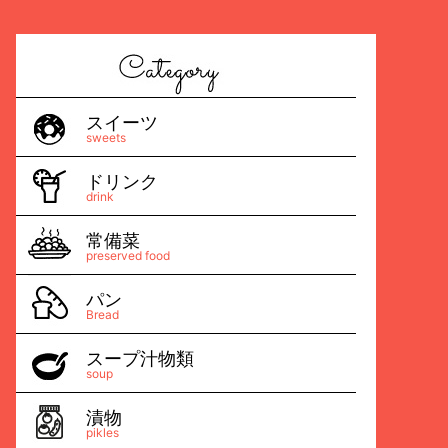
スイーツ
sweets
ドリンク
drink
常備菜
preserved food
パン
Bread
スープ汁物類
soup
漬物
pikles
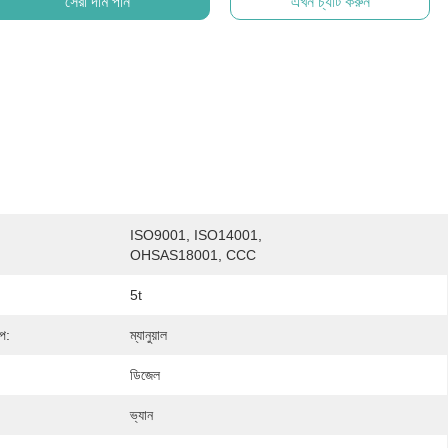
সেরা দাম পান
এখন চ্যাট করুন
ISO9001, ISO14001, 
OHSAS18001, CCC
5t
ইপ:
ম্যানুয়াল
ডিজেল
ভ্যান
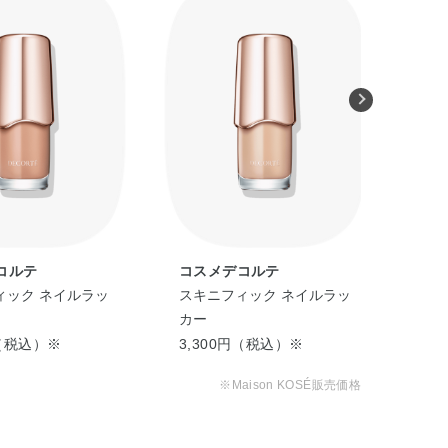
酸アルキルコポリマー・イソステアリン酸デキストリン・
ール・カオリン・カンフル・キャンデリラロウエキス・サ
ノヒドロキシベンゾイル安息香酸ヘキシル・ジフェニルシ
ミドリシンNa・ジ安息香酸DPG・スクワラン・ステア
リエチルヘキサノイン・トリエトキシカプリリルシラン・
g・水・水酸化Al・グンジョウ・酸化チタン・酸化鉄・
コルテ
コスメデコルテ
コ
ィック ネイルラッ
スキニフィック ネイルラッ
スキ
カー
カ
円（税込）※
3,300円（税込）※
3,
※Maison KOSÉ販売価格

* * *

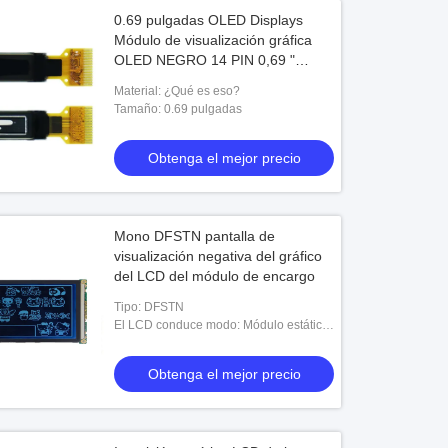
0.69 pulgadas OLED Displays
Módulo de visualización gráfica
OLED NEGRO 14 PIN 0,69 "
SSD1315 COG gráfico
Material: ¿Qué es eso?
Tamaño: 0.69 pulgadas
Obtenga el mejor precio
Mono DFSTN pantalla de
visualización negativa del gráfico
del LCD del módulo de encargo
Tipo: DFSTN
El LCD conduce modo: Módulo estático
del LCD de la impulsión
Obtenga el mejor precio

_What you should do_.
Return only the number of lines in the material with the word "visualización" in them.

_Your response_.
2